--- Material for this task ---
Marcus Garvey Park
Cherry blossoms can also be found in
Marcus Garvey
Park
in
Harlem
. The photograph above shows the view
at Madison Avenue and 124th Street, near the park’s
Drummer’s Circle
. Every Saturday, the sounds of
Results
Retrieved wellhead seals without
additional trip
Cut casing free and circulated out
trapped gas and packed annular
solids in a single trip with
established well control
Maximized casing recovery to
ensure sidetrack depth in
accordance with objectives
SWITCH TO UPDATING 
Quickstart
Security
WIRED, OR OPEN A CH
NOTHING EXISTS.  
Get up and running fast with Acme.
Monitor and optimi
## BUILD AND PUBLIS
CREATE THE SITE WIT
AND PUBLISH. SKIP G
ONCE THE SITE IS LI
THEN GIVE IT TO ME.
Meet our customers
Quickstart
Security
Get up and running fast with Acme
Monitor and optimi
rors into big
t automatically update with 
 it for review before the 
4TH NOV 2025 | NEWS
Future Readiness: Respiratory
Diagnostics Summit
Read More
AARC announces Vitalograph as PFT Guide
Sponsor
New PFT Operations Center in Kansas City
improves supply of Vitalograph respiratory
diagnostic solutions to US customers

...

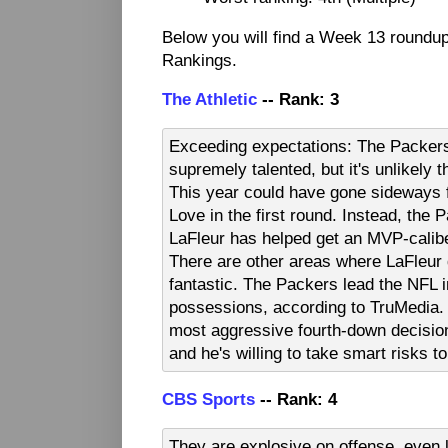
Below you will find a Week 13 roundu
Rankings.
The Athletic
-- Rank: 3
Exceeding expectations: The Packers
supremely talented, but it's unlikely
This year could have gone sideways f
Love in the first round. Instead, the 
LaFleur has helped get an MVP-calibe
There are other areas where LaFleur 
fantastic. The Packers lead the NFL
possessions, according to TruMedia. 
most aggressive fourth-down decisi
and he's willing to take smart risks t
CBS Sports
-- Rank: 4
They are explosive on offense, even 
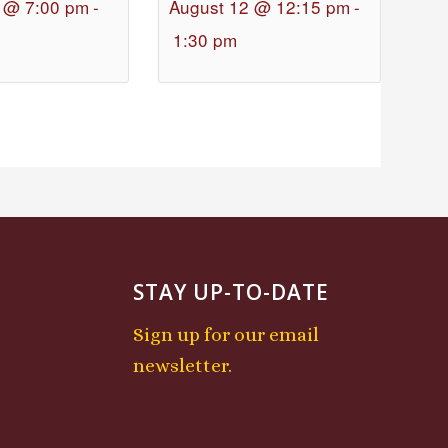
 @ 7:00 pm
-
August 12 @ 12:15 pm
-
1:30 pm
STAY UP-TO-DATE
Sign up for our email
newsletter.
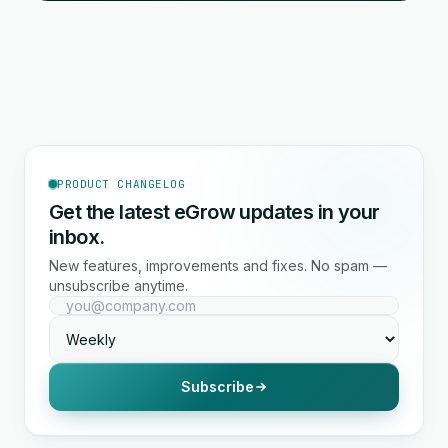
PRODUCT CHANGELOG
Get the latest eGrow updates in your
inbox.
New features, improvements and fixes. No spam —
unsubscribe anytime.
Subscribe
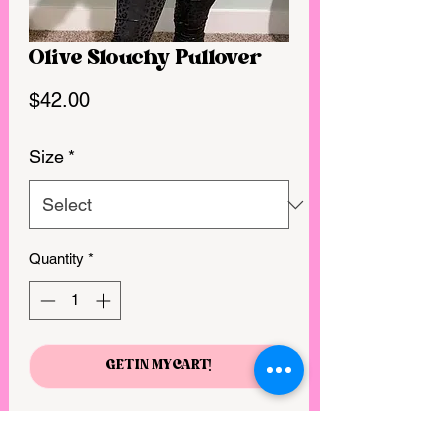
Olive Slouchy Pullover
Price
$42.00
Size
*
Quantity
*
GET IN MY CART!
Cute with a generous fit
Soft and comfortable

--- About this task ---
The lines holding the string "Packers" in the listing above are what you should copy out.

--- Response below ---
Exceeding expectations: The Packers
fantastic. The Packers lead the NFL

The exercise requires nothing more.